So I have been reading (or hearing, to be precise) "The closing of the American mind" for some months. I hear it often when I am working out, so around 1 hr per day. The audiobook on audible is around 17 hours long, and given my attention span of a small bird, I don't really catch everything Alan Bloom says in the book.
With the impressive retention of 5%, I imagine something is better than nothing. So I hear along to the meta-philosophy cookbook, where bloom points out the origin of the western liberal thought. I haven't read a lot of philosophy, so I think it wasn't the most wise decision to read the book. Anyhow, as I need to complete my 50 books aim of the year, I don't really care.
This force feeding has actually worked out pretty well. Bloom points out the contradictory nature of the modern man, with ruthless economics on the mind, like a protestant, but also he understands the healing property of nature on man. This contradiction doesn't arise until you're a woodcutter. Otherwise, it keeps at bay.
We, in our mind, have great capacity to keep contradictory notions in our mind, without actually noticing them. We might need to force ourselves to be crystal clear on what we actually think.

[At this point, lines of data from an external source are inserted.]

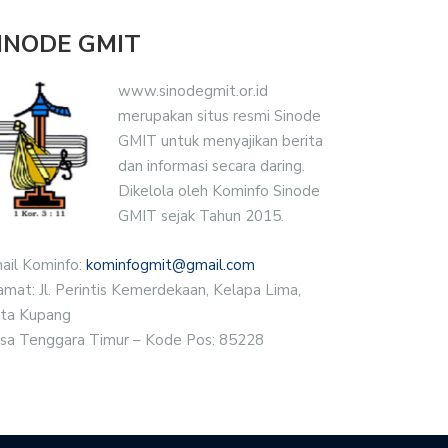
INODE GMIT
www.sinodegmit.or.id
merupakan situs resmi Sinode
GMIT untuk menyajikan berita
dan informasi secara daring.
Dikelola oleh Kominfo Sinode
GMIT sejak Tahun 2015.
ail Kominfo:
kominfogmit@gmail.com
amat: Jl. Perintis Kemerdekaan, Kelapa Lima,
ta Kupang
sa Tenggara Timur – Kode Pos: 85228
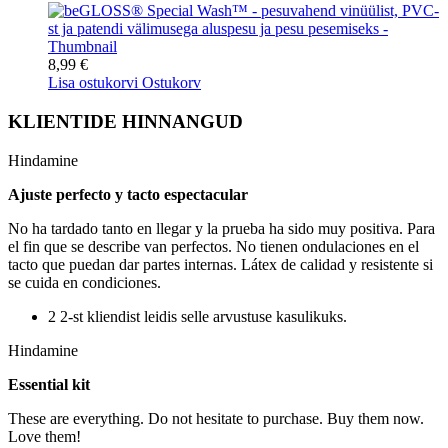
8,99 €
Lisa ostukorvi
Ostukorv
KLIENTIDE HINNANGUD
Hindamine
Ajuste perfecto y tacto espectacular
No ha tardado tanto en llegar y la prueba ha sido muy positiva. Para
el fin que se describe van perfectos. No tienen ondulaciones en el
tacto que puedan dar partes internas. Látex de calidad y resistente si
se cuida en condiciones.
2 2-st kliendist leidis selle arvustuse kasulikuks.
Hindamine
Essential kit
These are everything. Do not hesitate to purchase. Buy them now.
Love them!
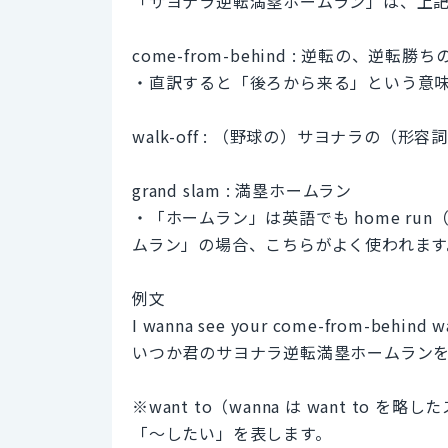
「サヨナラ逆転満塁ホームラン」は、上
come-from-behind : 逆転の、逆転
・直訳すると「後ろから来る」という意
walk-off : （野球の）サヨナラの（形容
grand slam : 満塁ホームラン
・「ホームラン」は英語でも home run
ムラン」の場合、こちらがよく使われます
例文
I wanna see your come-from-behind wa
いつか君のサヨナラ逆転満塁ホームラン
※want to（wanna は want t
「〜したい」を表します。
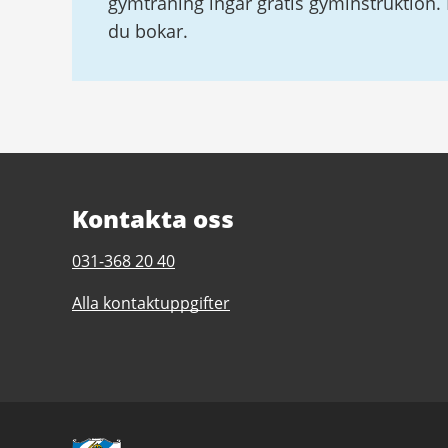
gymträning ingår gratis gyminstruktion.
du bokar.
Kontakta oss
Telefonnummer
031-368 20 40
till
Alla kontaktuppgifter
Lundbybadet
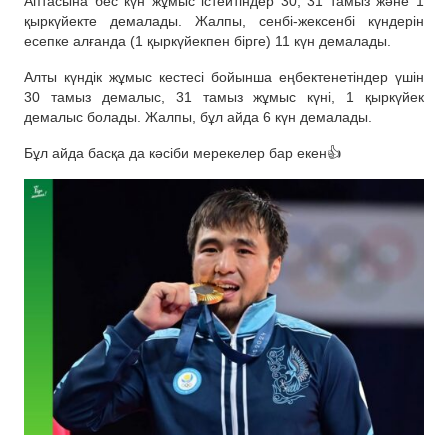
Аптасына бес күн жұмыс істейтіндер 30, 31 тамыз және 1
қыркүйекте демалады. Жалпы, сенбі-жексенбі күндерін
есепке алғанда (1 қыркүйекпен бірге) 11 күн демалады.
Алты күндік жұмыс кестесі бойынша еңбектенетіндер үшін
30 тамыз демалыс, 31 тамыз жұмыс күні, 1 қыркүйек
демалыс болады. Жалпы, бұл айда 6 күн демалады.
Бұл айда басқа да кәсіби мерекелер бар екен👍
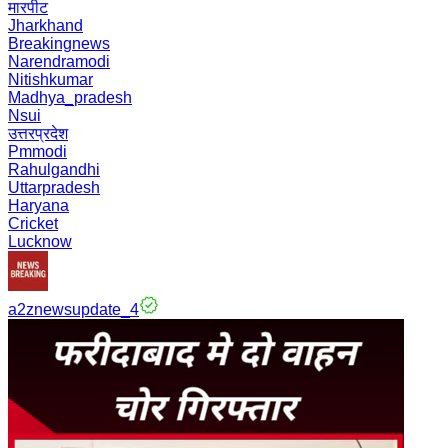
मारपीट
Jharkhand
Breakingnews
Narendramodi
Nitishkumar
Madhya_pradesh
Nsui
उत्तरप्रदेश
Pmmodi
Rahulgandhi
Uttarpradesh
Haryana
Cricket
Lucknow
a2znewsupdate_4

Also Bloom brought out one more good point. In a democratic society each person is equal. So they don't have anyone above them to tell them what's right or wrong, and therefore they need to make a decision on what is to be done, and how is it to be done. This takes work. What food to eat? What stock to buy? What does the news actually mean? Whom to vote? All these questions, and we need to make choices for them. Not everyone can go and collect information, and think deeply and then make a rational choice. We just don't have enough time for that. Then what do we do in that case? Fallback to the next best choice. What are the others doing? What are the others saying about the current incidents? What are the sectors that will grow in the next 5 years? These decisions are deferred to whatever person we think is good enough to answer these. Unless, obviously, we get bitten back for some, and decide to research and then make an informed decision.
So the freedom of choice is not exercised, just because we don't have the time to understand what the right choice is for us.
This is intriguing.
There was some discussion in the book around science being the prominent source of truth, with are mixed with liberal thought in America, leads them to think that they're non-religious, and thus can go meta, and judge each religion. Each being inferior to the scientific truth obviously. Then (not really sure on this) Bloom points out that, that's what the other religions do. They don't accept other religions. They just tolerate them. So maybe what Americans do isn't meta religion, instead it's a religion in itself. I didn't totally get the point there, as my, again impressive, 5% retention didn't allow me to listen and understand much.